Elsewhere in Dubai, buyers from China have been busy acquiring property assets. Based on the Dubai Land Department Data, in the 18 months to June 2017, they pumped in Dh3.14 billion from 2,177 transactions.

“At this point, Chinese investors were ranked the eighth most active investor by number of transactions out of 217 nationalities,” said Taimur Khan, senior Analyst at Knight Frank, the real estate consultancy. “In 2017 Chinese investors remained firmly in the Top 10 most active nationalities.

“With the Dubai Property Show and property week being held in Shanghai in May, we may see greater activity from Chinese investors in 2018.”

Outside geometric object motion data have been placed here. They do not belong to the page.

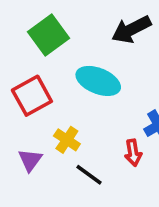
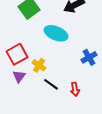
red square: (32, 96) -> (17, 54), moved
red arrow: (133, 153) -> (75, 89), moved

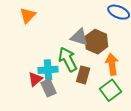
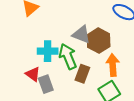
cyan cross: (48, 70) -> (48, 51), moved
red triangle: (35, 79) -> (33, 74), turned -49

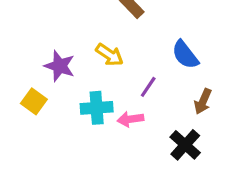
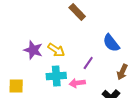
yellow arrow: (109, 55) -> (56, 50), moved
yellow square: (34, 101) -> (16, 86), moved, turned -35

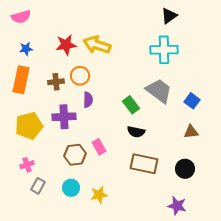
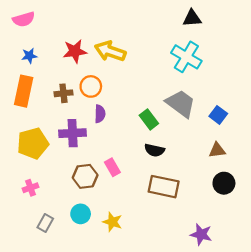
black triangle: (169, 16) -> (192, 18), turned 30
cyan cross: (164, 50) -> (186, 57), turned 32
black circle: (185, 169) -> (224, 183), moved
gray rectangle: (38, 186) -> (45, 223), moved
yellow star: (99, 195) -> (112, 222), turned 30

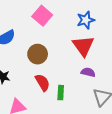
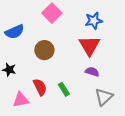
red semicircle: (43, 82) -> (40, 87), moved
green rectangle: (61, 93) -> (64, 89), turned -40

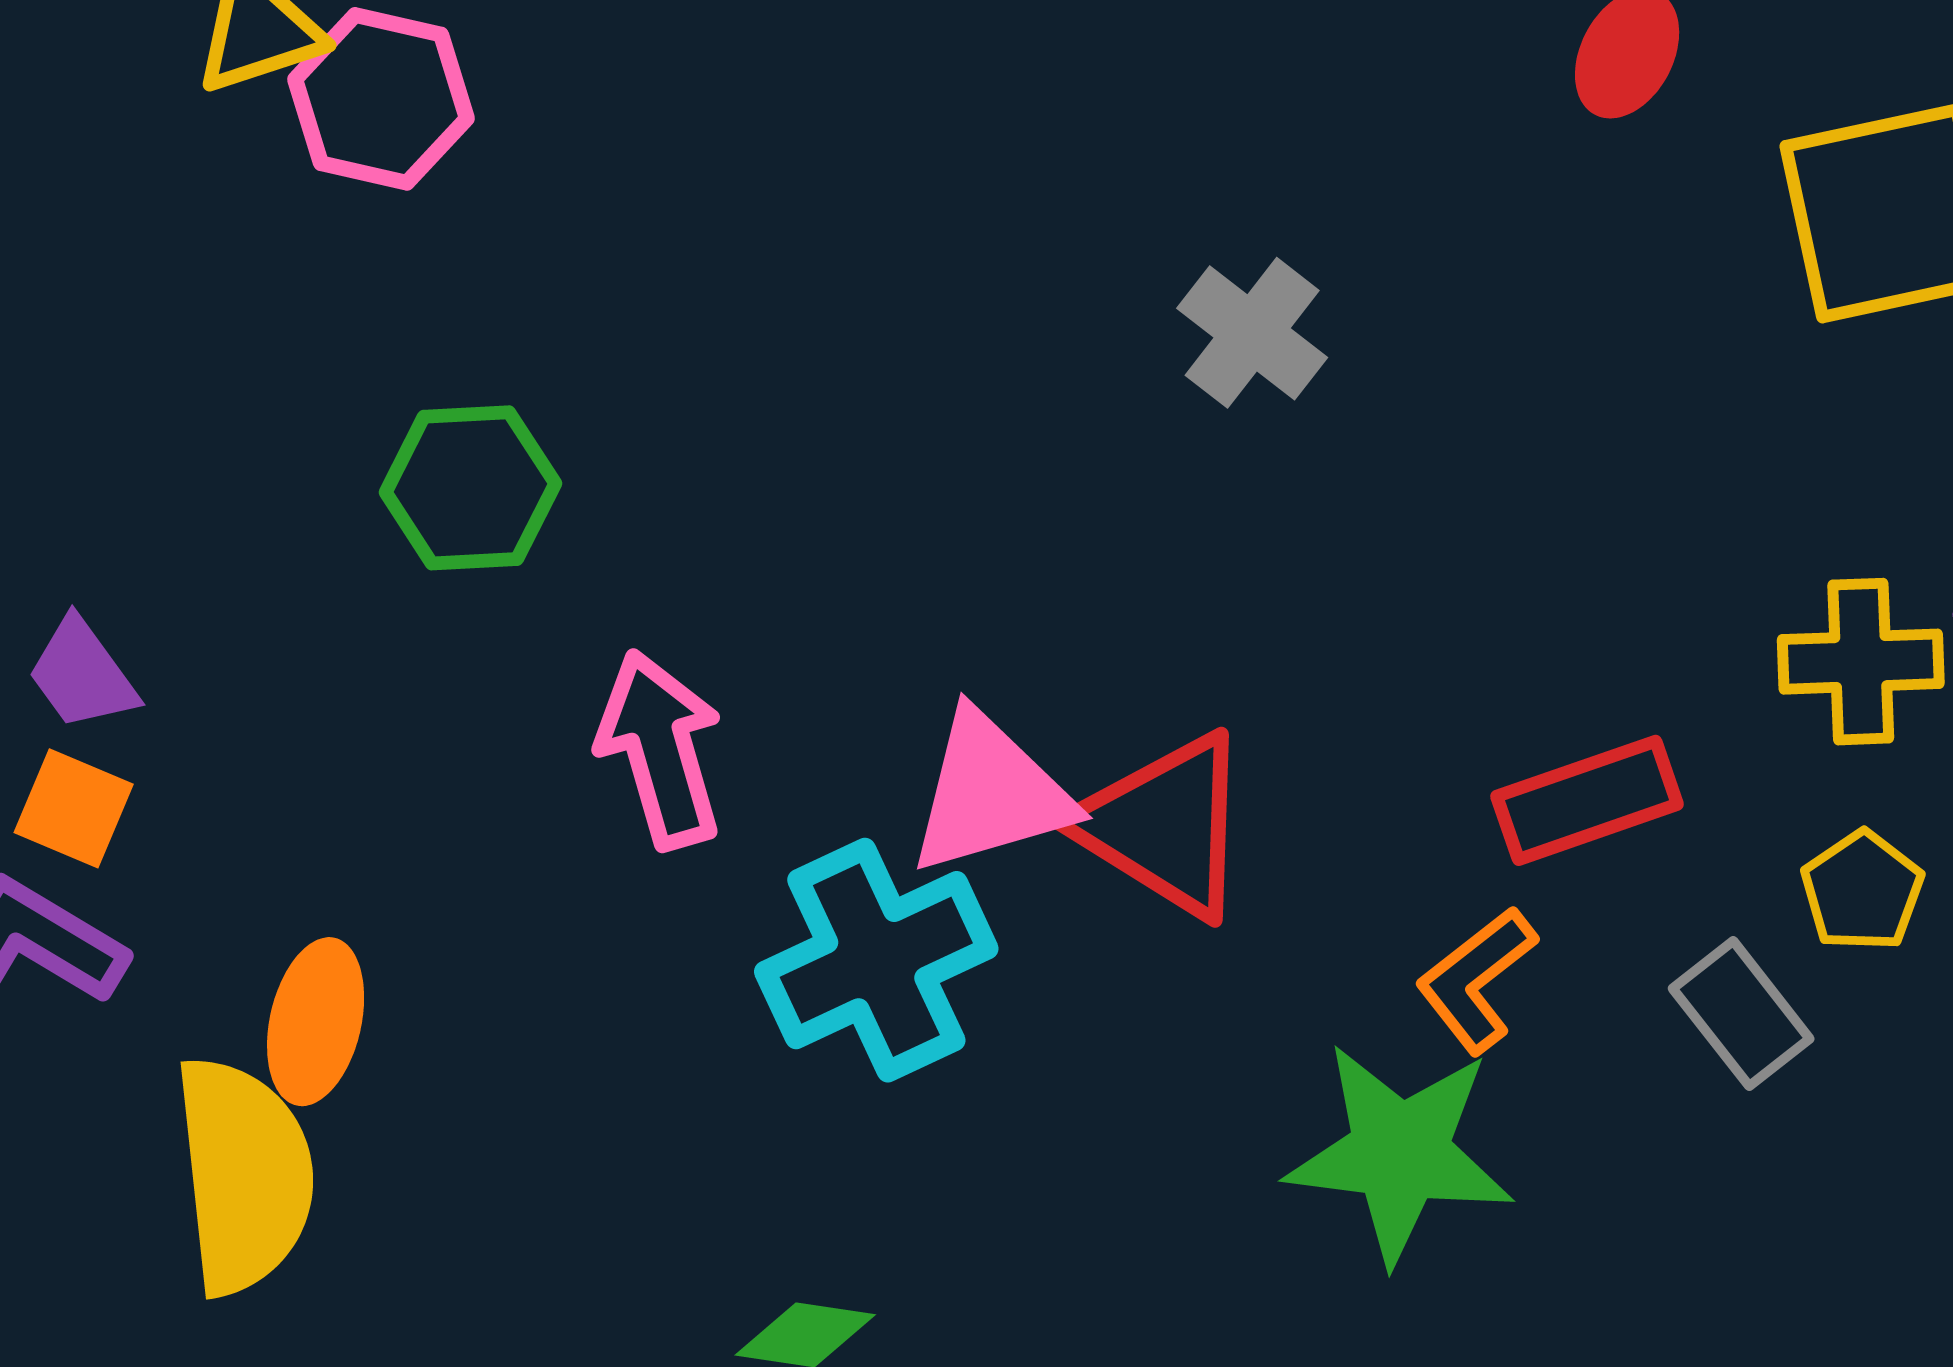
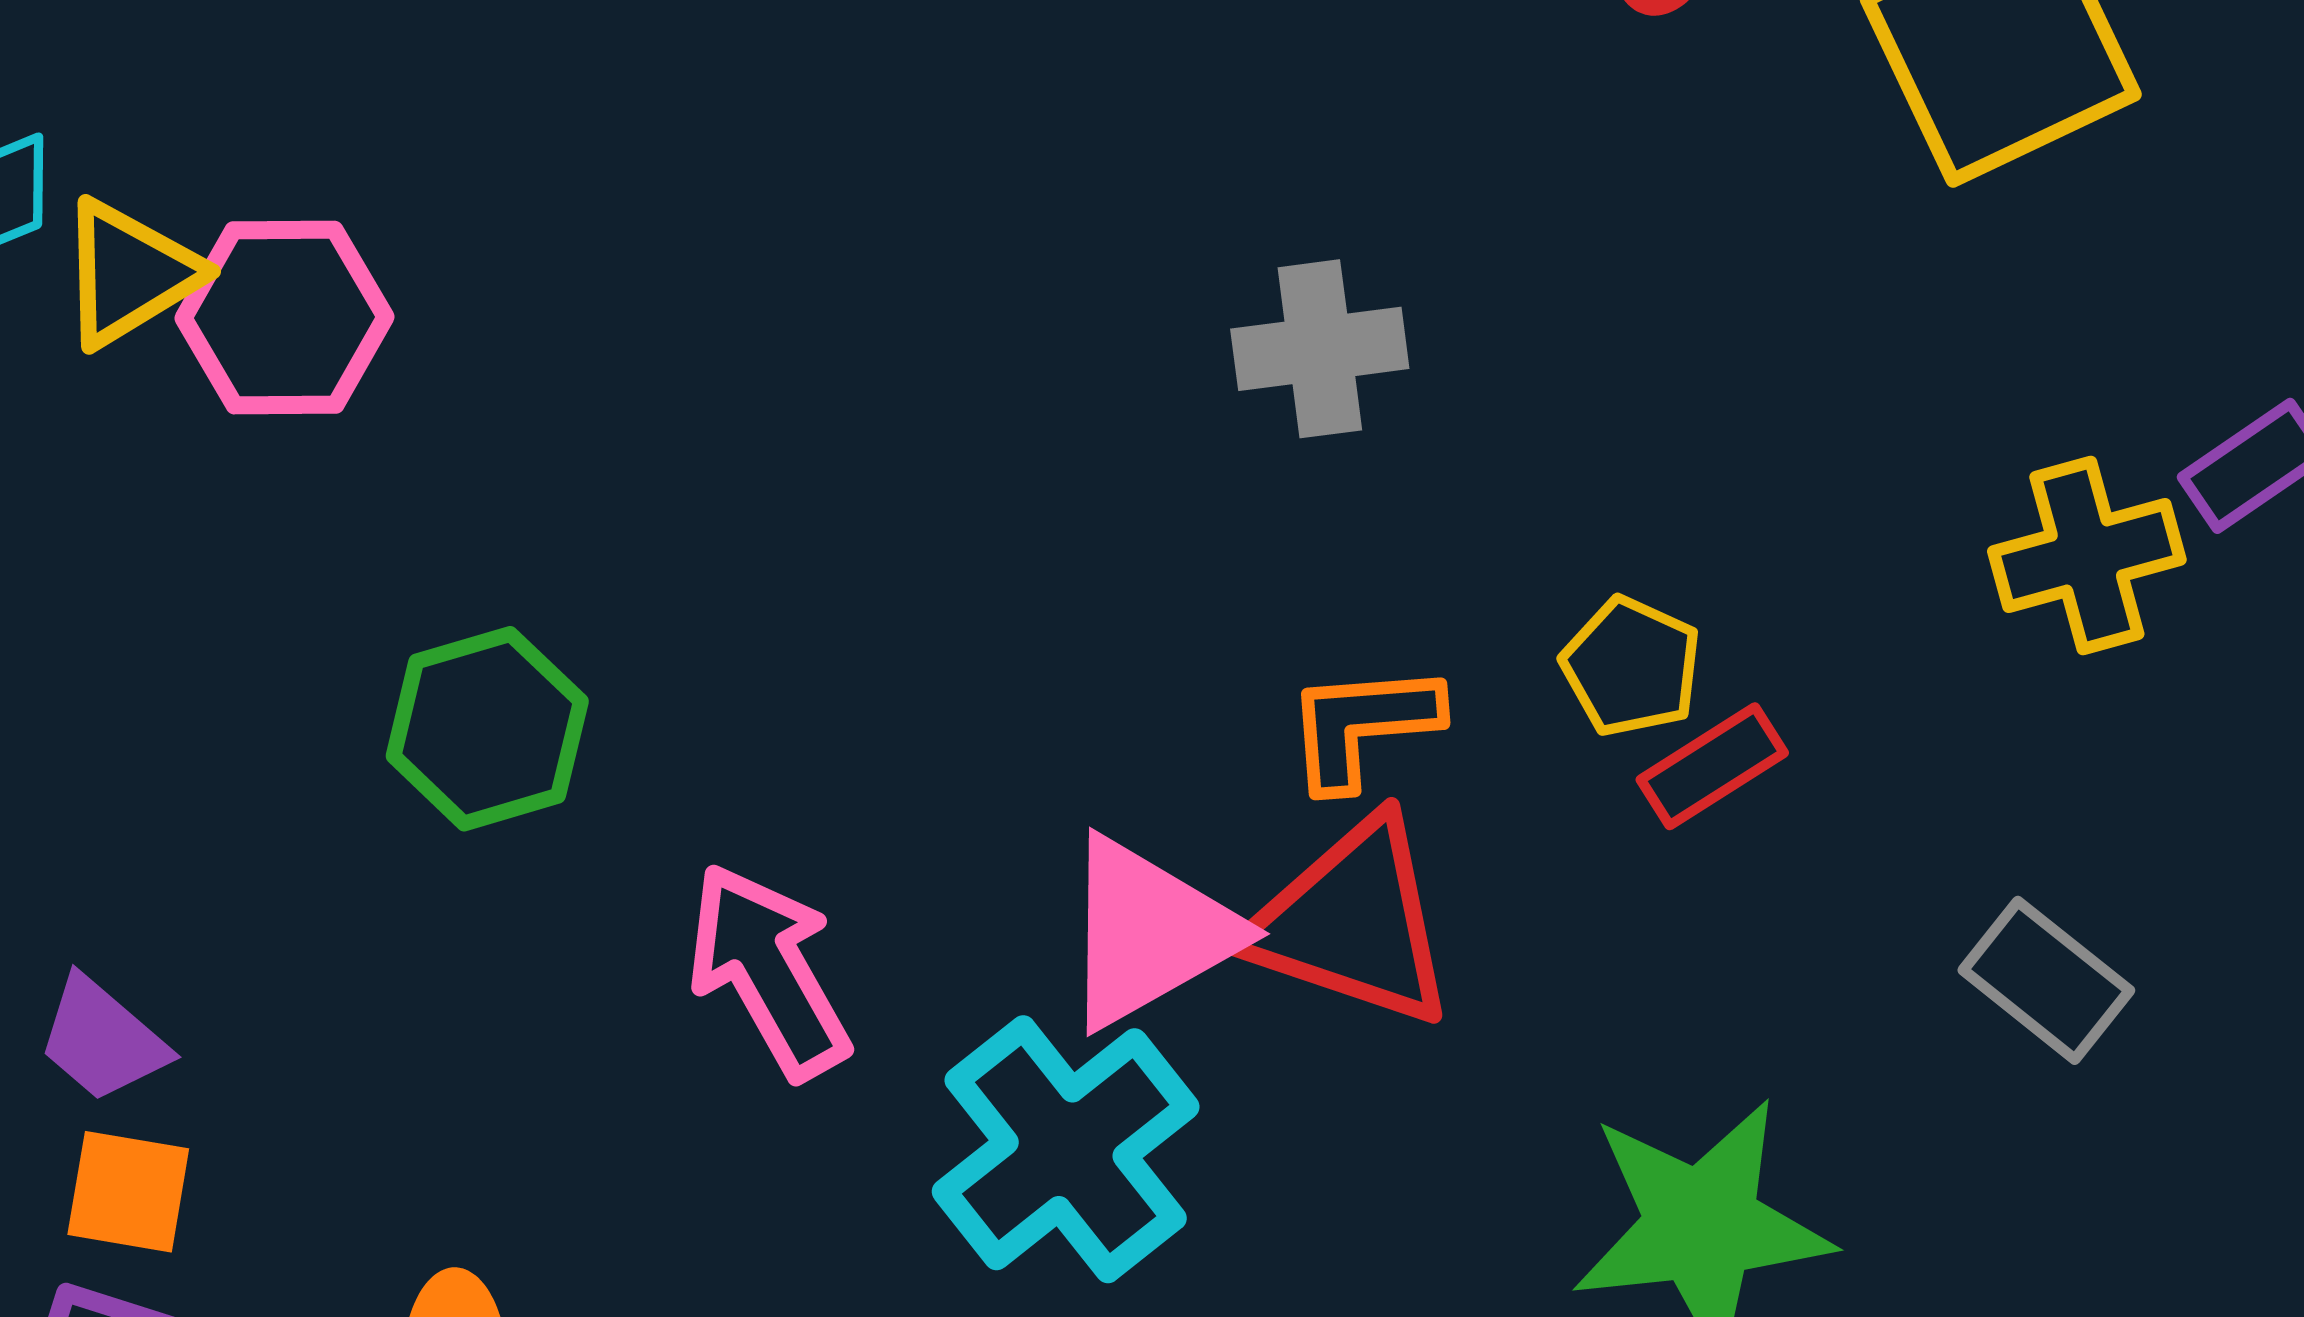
gray cross: (1252, 333) -> (1320, 349), turned -32
red rectangle: (1587, 800) -> (1712, 766), moved, size x0.7
yellow pentagon: (1862, 891) -> (1631, 667), moved
orange L-shape: (1476, 980) -> (1362, 725), moved, turned 47

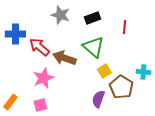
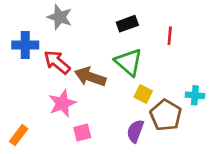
gray star: (60, 15) -> (60, 17), moved
yellow square: (104, 71) -> (143, 94), turned -32
pink square: (40, 105) -> (82, 132), moved

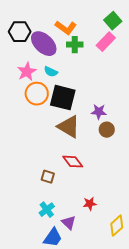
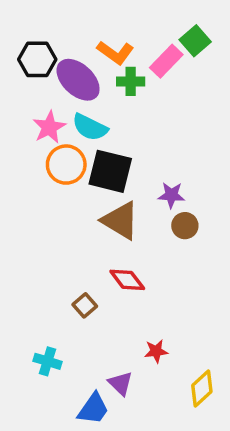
pink rectangle: (106, 42) -> (166, 61), moved
cyan semicircle: (51, 72) -> (90, 127), size x1.5
brown square: (48, 177) -> (85, 305), turned 32
cyan cross: (47, 210) -> (48, 361), moved, turned -35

But the Chinese investor push into Dubai realty should be seen as part of a bigger play. Knight Frank issued a report Tuesday that rates the UAE as having the third highest potential among 67 countries to make full use of China’s “Belt and Road Initiative”. In fact, UAE could well be the “Hub of the Belt”.

The Belt and Road Initiative aims to connect the world’s second largest economy with the 67 countries through a series of interlinked trade and infrastructure projects. It would mean billions of dollars being pumped into local economies, with China’s public and private wealth paving the way for that.

“The GCC member nations are eager to transform their economies to reduce over-dependency on oil and gas,” said Khan. "This provides fresh prospects for Chinese investors, especially in the real estate, high-tech and energy sectors. Over this period, the UAE has become the favoured destination of Chinese capital.”

Even outside of any Belt and Road led initiatives, prospects for high-profile Chinese involvement in the local construction sector have never been better. “The current snapshot of data shows that of the total contract value of future projects in the UAE (both projects in the design phase and in execution phase from 2018-20), Chinese firms account for 6 per cent of total value of contracts,” said Khan. “In Dubai, this is slightly higher at 7 per cent and from 2019 to 2020 it is expected to increase from 7 per cent to 9 per cent.”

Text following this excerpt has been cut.